Healthcare systems have increasingly begun asking patients about their social circumstances during routine visits. At least 17 standardized screening tools exist for this purpose, ranging from 9 to 37 questions and covering topics like housing stability, food access, transportation, financial strain, and social isolation. Some are designed for general adult populations, others specifically for older adults or pediatric settings, and they vary in reading level from 2nd grade to college level.

The goal of screening is to identify patients whose health problems are being driven or worsened by social factors, and then connect them with community resources like food banks, housing assistance, or legal aid. This approach reflects a broader shift in how health systems think about their role. Rather than treating only the medical symptoms that walk through the door, some systems are beginning to address the upstream conditions that created those symptoms in the first place.

SDOH as a Policy Framework

The World Health Organization’s Commission on Social Determinants of Health laid out three overarching recommendations: improve daily living conditions, tackle the inequitable distribution of power, money, and resources, and measure the problem to assess the impact of action. These recommendations frame health as a product of nearly every policy domain, not just healthcare.
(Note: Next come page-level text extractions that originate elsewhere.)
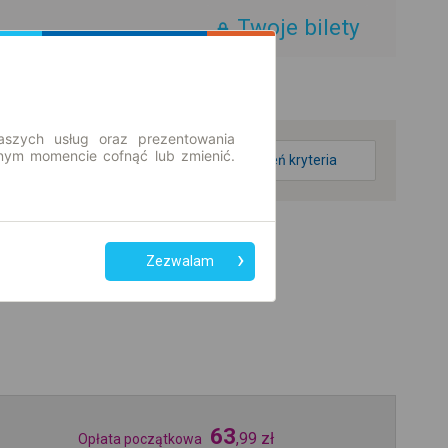
Twoje bilety
aszych usług oraz prezentowania
ym momencie cofnąć lub zmienić.
zmień kryteria
Zezwalam
63
,
99
zł
Opłata początkowa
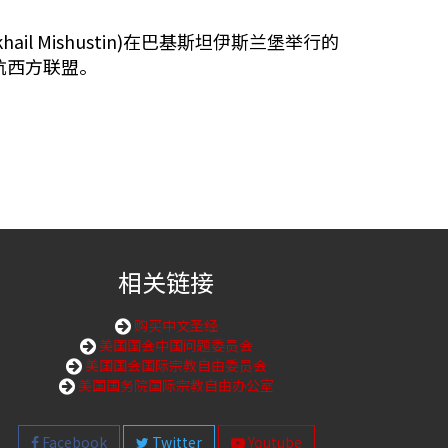
Mishustin)在巴基斯坦伊斯兰堡举行的
抗西方联盟。
相关链接
购买中文圣经
美国国会中国问题委员会
美国国会国际宗教自由委员会
美国国务院国际宗教自由办公室
Facebook
Twitter
Youtube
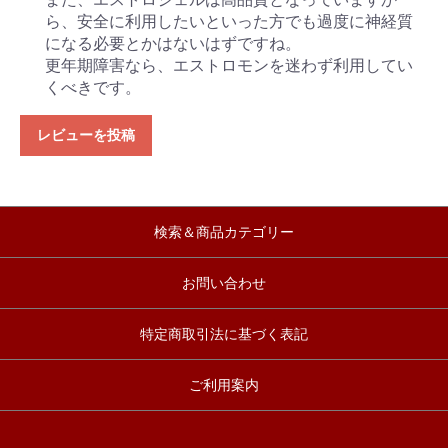
ら、安全に利用したいといった方でも過度に神経質
になる必要とかはないはずですね。
更年期障害なら、エストロモンを迷わず利用してい
くべきです。
レビューを投稿
検索＆商品カテゴリー
お問い合わせ
特定商取引法に基づく表記
ご利用案内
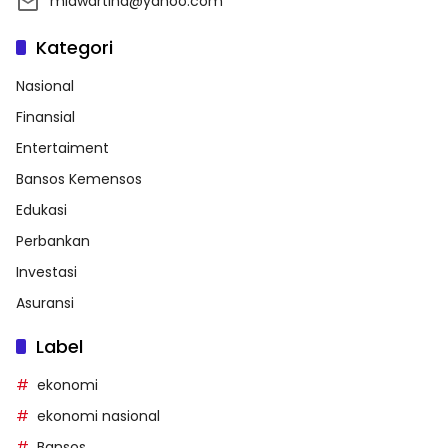
miawartina@yahoo.com
Kategori
Nasional
Finansial
Entertaiment
Bansos Kemensos
Edukasi
Perbankan
Investasi
Asuransi
Label
ekonomi
ekonomi nasional
Bansos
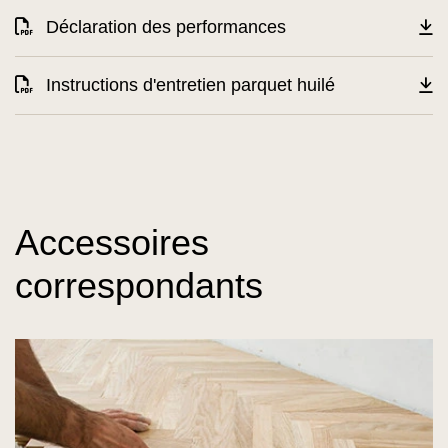
Déclaration des performances
Instructions d'entretien parquet huilé
Accessoires
correspondants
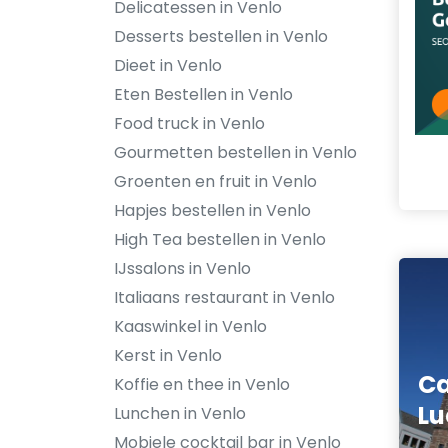
Delicatessen in Venlo
Desserts bestellen in Venlo
Dieet in Venlo
Eten Bestellen in Venlo
Food truck in Venlo
Gourmetten bestellen in Venlo
Groenten en fruit in Venlo
Hapjes bestellen in Venlo
High Tea bestellen in Venlo
IJssalons in Venlo
Italiaans restaurant in Venlo
Kaaswinkel in Venlo
Kerst in Venlo
Ca
Koffie en thee in Venlo
Lu
Lunchen in Venlo
Mobiele cocktail bar in Venlo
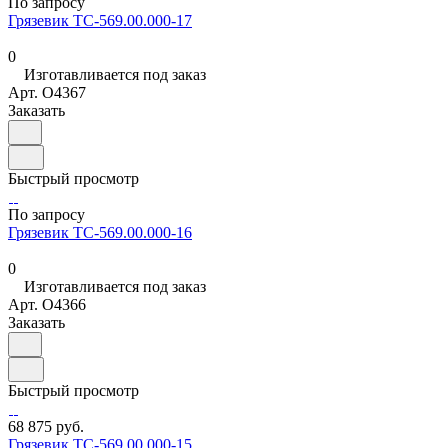
По запросу
Грязевик ТС-569.00.000-17
0
Изготавливается под заказ
Арт.
O4367
Заказать
Быстрый просмотр
По запросу
Грязевик ТС-569.00.000-16
0
Изготавливается под заказ
Арт.
O4366
Заказать
Быстрый просмотр
68 875 руб.
Грязевик ТС-569.00.000-15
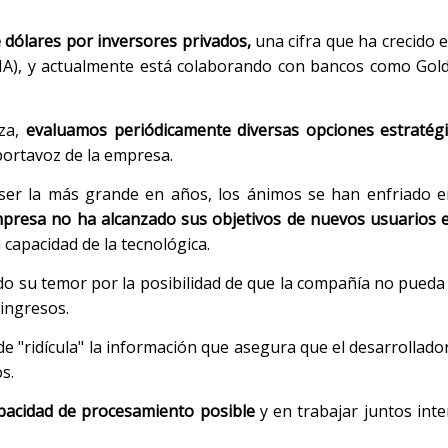
 dólares por inversores privados,
una cifra que ha crecido e
al (IA), y actualmente está colaborando con bancos como Go
nza,
evaluamos periódicamente diversas opciones estratég
portavoz de la empresa.
ser la más grande en años, los ánimos se han enfriado e
mpresa no ha alcanzado sus objetivos de nuevos usuarios e
capacidad de la tecnológica.
 su temor por la posibilidad de que la compañía no pueda 
 ingresos.
de "ridícula" la información que asegura que el desarrollad
s.
apacidad de procesamiento posible
y en trabajar juntos in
This idea is formalized in an approach called Health in All Policies, which asks governments to evaluate how decisions about transportation, housing, urban planning, agriculture, taxation, and education affect population health. A new highway route, a zoning decision, a school funding formula: each of these shapes health outcomes years or decades later. Socioeconomic factors alone may account for 47 percent of health outcomes, while the physical environment contributes about 3 percent and health behaviors about 34 percent. The implication is clear: the most effective health interventions often happen outside of hospitals and clinics entirely.